== Work instructions ==
Without the pictures, write out every entry that follows exactly.

(Dataset entries)
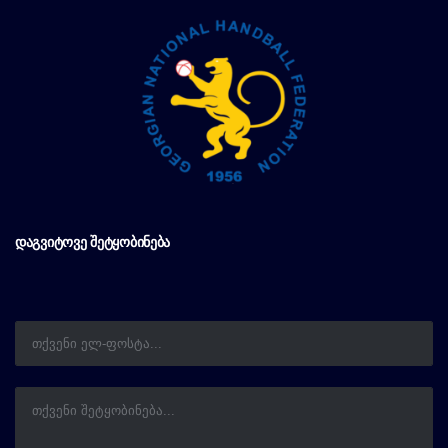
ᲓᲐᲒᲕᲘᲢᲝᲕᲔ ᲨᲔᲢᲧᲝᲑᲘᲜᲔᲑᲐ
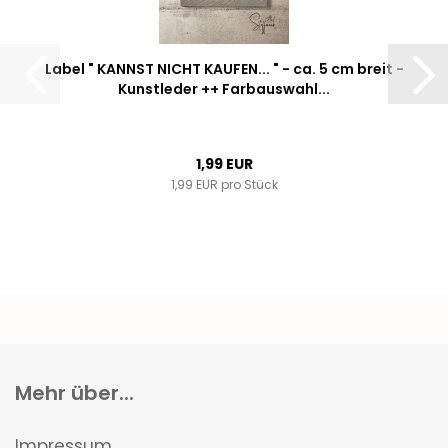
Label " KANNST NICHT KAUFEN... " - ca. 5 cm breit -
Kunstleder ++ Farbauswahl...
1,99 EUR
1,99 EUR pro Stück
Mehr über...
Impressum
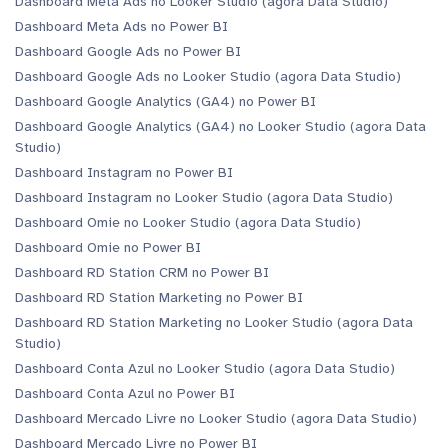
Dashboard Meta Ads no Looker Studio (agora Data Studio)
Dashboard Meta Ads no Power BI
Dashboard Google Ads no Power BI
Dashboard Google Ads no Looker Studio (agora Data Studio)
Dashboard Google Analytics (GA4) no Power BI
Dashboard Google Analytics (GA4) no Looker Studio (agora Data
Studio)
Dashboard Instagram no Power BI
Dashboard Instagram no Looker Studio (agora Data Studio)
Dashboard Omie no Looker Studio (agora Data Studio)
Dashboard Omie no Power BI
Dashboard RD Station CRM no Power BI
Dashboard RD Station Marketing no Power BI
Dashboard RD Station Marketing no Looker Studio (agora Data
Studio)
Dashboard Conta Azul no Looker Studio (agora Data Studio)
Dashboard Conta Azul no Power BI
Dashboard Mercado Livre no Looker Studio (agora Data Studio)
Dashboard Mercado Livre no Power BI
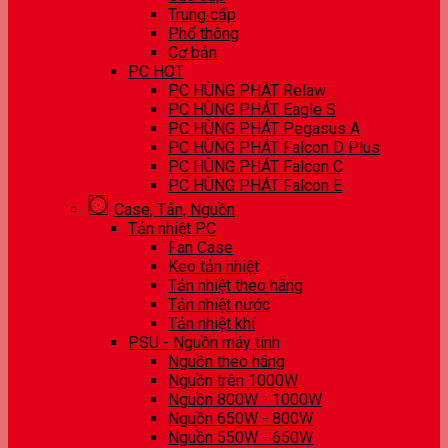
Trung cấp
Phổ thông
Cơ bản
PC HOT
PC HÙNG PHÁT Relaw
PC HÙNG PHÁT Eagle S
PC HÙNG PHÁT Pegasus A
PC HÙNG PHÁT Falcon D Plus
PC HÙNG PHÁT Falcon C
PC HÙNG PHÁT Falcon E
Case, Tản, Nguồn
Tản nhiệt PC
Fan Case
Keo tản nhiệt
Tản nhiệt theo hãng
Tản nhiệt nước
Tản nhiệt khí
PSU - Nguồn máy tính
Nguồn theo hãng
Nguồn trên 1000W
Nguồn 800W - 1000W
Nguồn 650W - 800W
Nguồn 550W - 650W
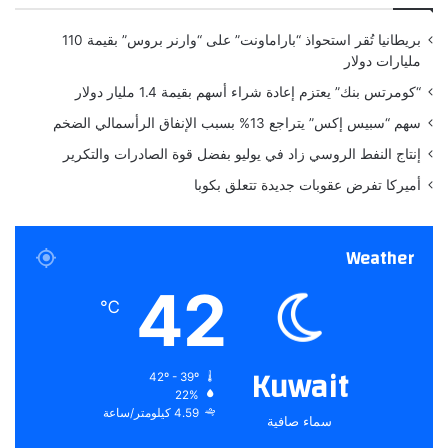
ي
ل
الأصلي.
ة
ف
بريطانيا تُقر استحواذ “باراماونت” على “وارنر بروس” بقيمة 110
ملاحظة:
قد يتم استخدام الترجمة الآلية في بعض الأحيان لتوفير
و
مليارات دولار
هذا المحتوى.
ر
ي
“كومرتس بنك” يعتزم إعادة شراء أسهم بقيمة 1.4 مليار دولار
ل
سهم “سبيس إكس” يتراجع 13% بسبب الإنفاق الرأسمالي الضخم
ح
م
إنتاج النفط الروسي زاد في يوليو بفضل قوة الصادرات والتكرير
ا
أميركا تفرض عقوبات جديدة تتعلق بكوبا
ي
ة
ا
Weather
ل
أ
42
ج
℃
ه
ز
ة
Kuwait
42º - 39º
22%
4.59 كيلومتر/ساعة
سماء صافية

== Exercise output ==
ᲓᲐᲒᲕᲘᲢᲝᲕᲔ ᲨᲔᲢᲧᲝᲑᲘᲜᲔᲑᲐ
Label " KANNST NICHT KAUFEN... " - ca. 5 cm breit -
Kunstleder ++ Farbauswahl...
1,99 EUR
1,99 EUR pro Stück
Mehr über...
Impressum
Dashboard Meta Ads no Looker Studio (agora Data Studio)
Dashboard Meta Ads no Power BI
Dashboard Google Ads no Power BI
Dashboard Google Ads no Looker Studio (agora Data Studio)
Dashboard Google Analytics (GA4) no Power BI
Dashboard Google Analytics (GA4) no Looker Studio (agora Data
Studio)
Dashboard Instagram no Power BI
Dashboard Instagram no Looker Studio (agora Data Studio)
Dashboard Omie no Looker Studio (agora Data Studio)
Dashboard Omie no Power BI
Dashboard RD Station CRM no Power BI
Dashboard RD Station Marketing no Power BI
Dashboard RD Station Marketing no Looker Studio (agora Data
Studio)
Dashboard Conta Azul no Looker Studio (agora Data Studio)
Dashboard Conta Azul no Power BI
Dashboard Mercado Livre no Looker Studio (agora Data Studio)
Dashboard Mercado Livre no Power BI
Trung cấp
Phổ thông
Cơ bản
PC HOT
PC HÙNG PHÁT Relaw
PC HÙNG PHÁT Eagle S
PC HÙNG PHÁT Pegasus A
PC HÙNG PHÁT Falcon D Plus
PC HÙNG PHÁT Falcon C
PC HÙNG PHÁT Falcon E
Case, Tản, Nguồn
Tản nhiệt PC
Fan Case
Keo tản nhiệt
Tản nhiệt theo hãng
Tản nhiệt nước
Tản nhiệt khí
PSU - Nguồn máy tính
Nguồn theo hãng
Nguồn trên 1000W
Nguồn 800W - 1000W
Nguồn 650W - 800W
Nguồn 550W - 650W
ي
ل
الأصلي.
ة
ف
بريطانيا تُقر استحواذ “باراماونت” على “وارنر بروس” بقيمة 110
ملاحظة:
قد يتم استخدام الترجمة الآلية في بعض الأحيان لتوفير
و
مليارات دولار
هذا المحتوى.
ر
ي
“كومرتس بنك” يعتزم إعادة شراء أسهم بقيمة 1.4 مليار دولار
ل
سهم “سبيس إكس” يتراجع 13% بسبب الإنفاق الرأسمالي الضخم
ح
م
إنتاج النفط الروسي زاد في يوليو بفضل قوة الصادرات والتكرير
ا
أميركا تفرض عقوبات جديدة تتعلق بكوبا
ي
ة
ا
Weather
ل
أ
42
ج
℃
ه
ز
ة
Kuwait
42º - 39º
22%
4.59 كيلومتر/ساعة
سماء صافية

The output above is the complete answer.